Myanmar was the opposite. Only once was I overcharged for something, and it was at a store owned and operated by Indians. I bought a souvenir coin for my dad, a coin from the pre-military dictatorship times since he collects foreign money. They started at $30 and I left paying $9.40 for it. They said they were taking a loss, but wanted to start the day on a positive note with a sale. I’ve heard that story before and I’m sure I got ripped off.
But otherwise, no taxi, no bicycle rickshaw driver, no horse cart, no bus, no hotel, no restaurant, never was I overcharged. In Mandalay, one bicycle rickshaw driver charged me 1000 Kyat ($1.18) to cycle me about 15 blocks. It was the end of the day, I had walked so much in the heat, and just wanted to get back to where I was staying.
When we arrived to where I was staying, I gave him a 1000 Kyat bill, and then included 500 Kyat as a tip. Yes, 50% is a big tip, but it was a long ride (in my opinion), he did a good job, and I just wanted to make his day a bit better.
Immediately he refused it. He thought maybe I misunderstood the price he quoted me. I understood fully, but I wanted to tip him. It literally took two minutes of arguing (without a common language, of course) with him to make him accept his tip. I’m used to the opposite – arguing with the service provider to cut the quoted price in half because I know he or she is cheating me.
The people here don’t seem to think in dollars and cents (or kyat and pya). Money has its place, but it’s not the dominant force, not the official religion the way it is in the West. I don’t know how long this will last as Myanmar opens up more and more to foreign products, companies, investors, and “progress.” I hope it never changes, but we’ll see.
One exception I found was staying at the Buddhist Monastery at Inlay Lake. I arrived on my night bus at 3am and all the hotels were full. The only place I could stay was the local monastery. To my surprise, they were charging 6000 Kyat/$7 up front to sleep there.
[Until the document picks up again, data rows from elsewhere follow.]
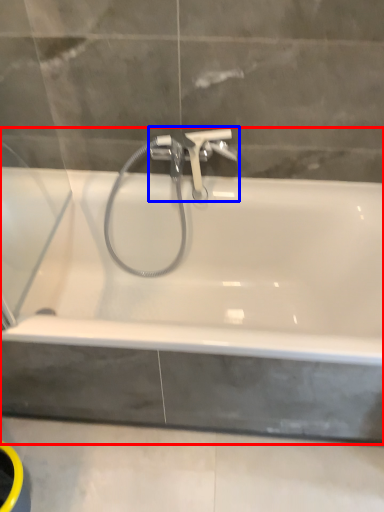 Question: Which object is further to the camera taking this photo, bathtub (highlighted by a red box) or tap (highlighted by a blue box)?

Choices:
 (A) bathtub
 (B) tap

Answer: (B) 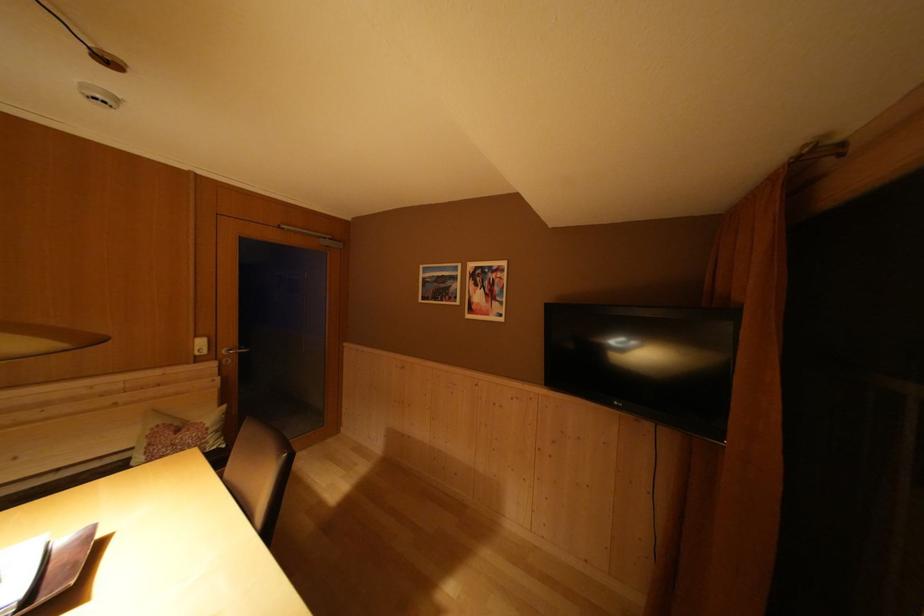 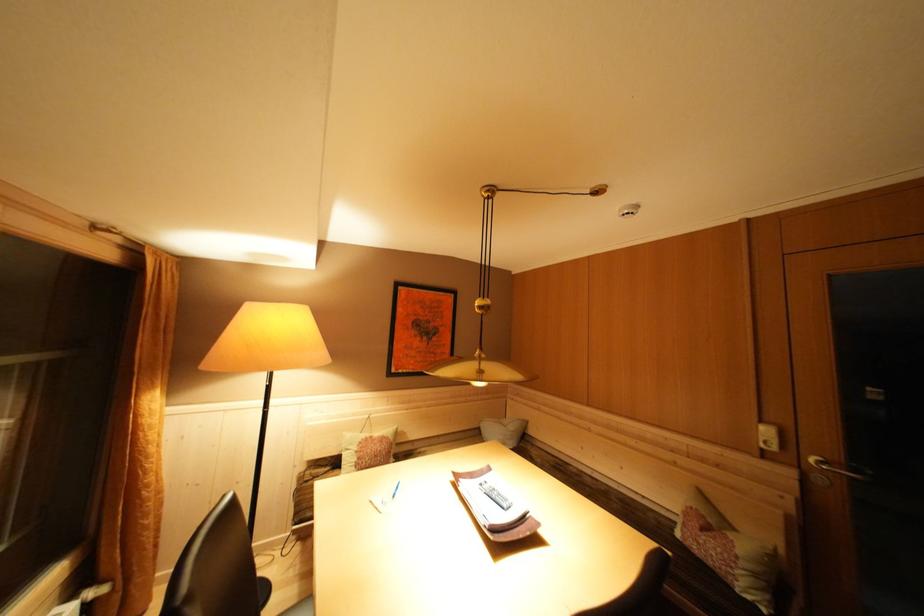 The point at [203,342] is marked in the first image. Where is the corresponding point in the second image?

(768, 427) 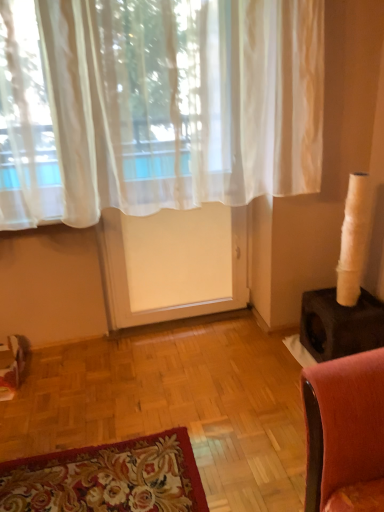 Locate an element on the screen. This screenshot has height=512, width=384. vacant space in sheer white curtain at upper center (from a real-world perspective) is located at coordinates (182, 362). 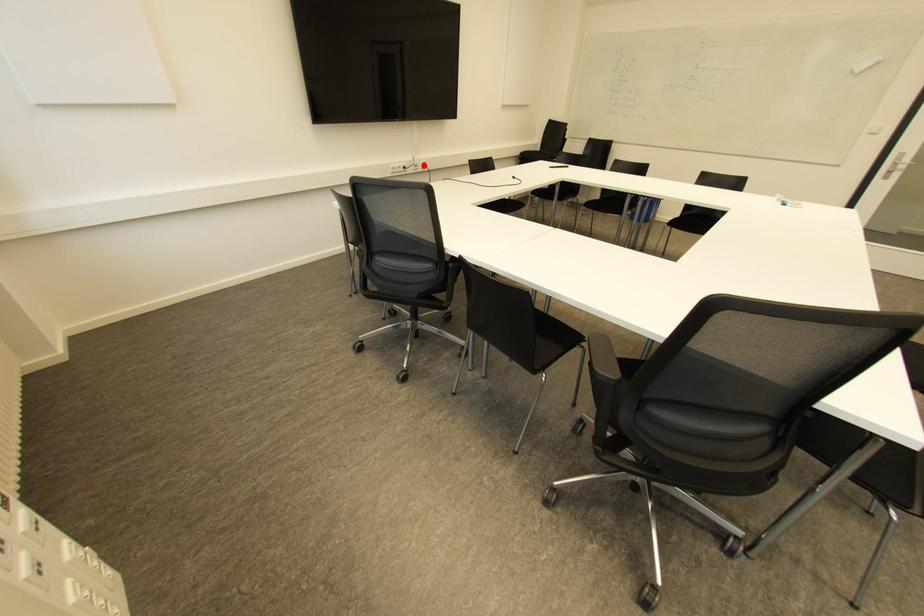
The accommodations were rustic, sleeping on a slab of wood, though girls were provided a foam pad to sleep on. For me it was worth paying just to get out of the cold. It was below 10C/50F outside and being inside was nice and warm. Being under covers and getting some sleep was a bonus.
I presume they started charging because people were abusing the monastery. Also, the guy running it is not a monk, so maybe he keeps half the revenue in exchange for opening the door at all hours of the night and keeping the place clean. I don’t know. But I’m 100% sure if you couldn’t afford to pay you could stay there for free.
While all of this sounds like your normal daily life – not being ripped off, etc., all I can say is that life on the road is a constant battle against people trying to take advantage of you. Myanmar was a ridiculously beautiful and amazing country on its own. The fact that people were honest was icing on the cake.
Something I often tell Indians is that karma may have been invented in India, but it’s practiced in the Buddhist countries of Southeast Asia – especially Myanmar.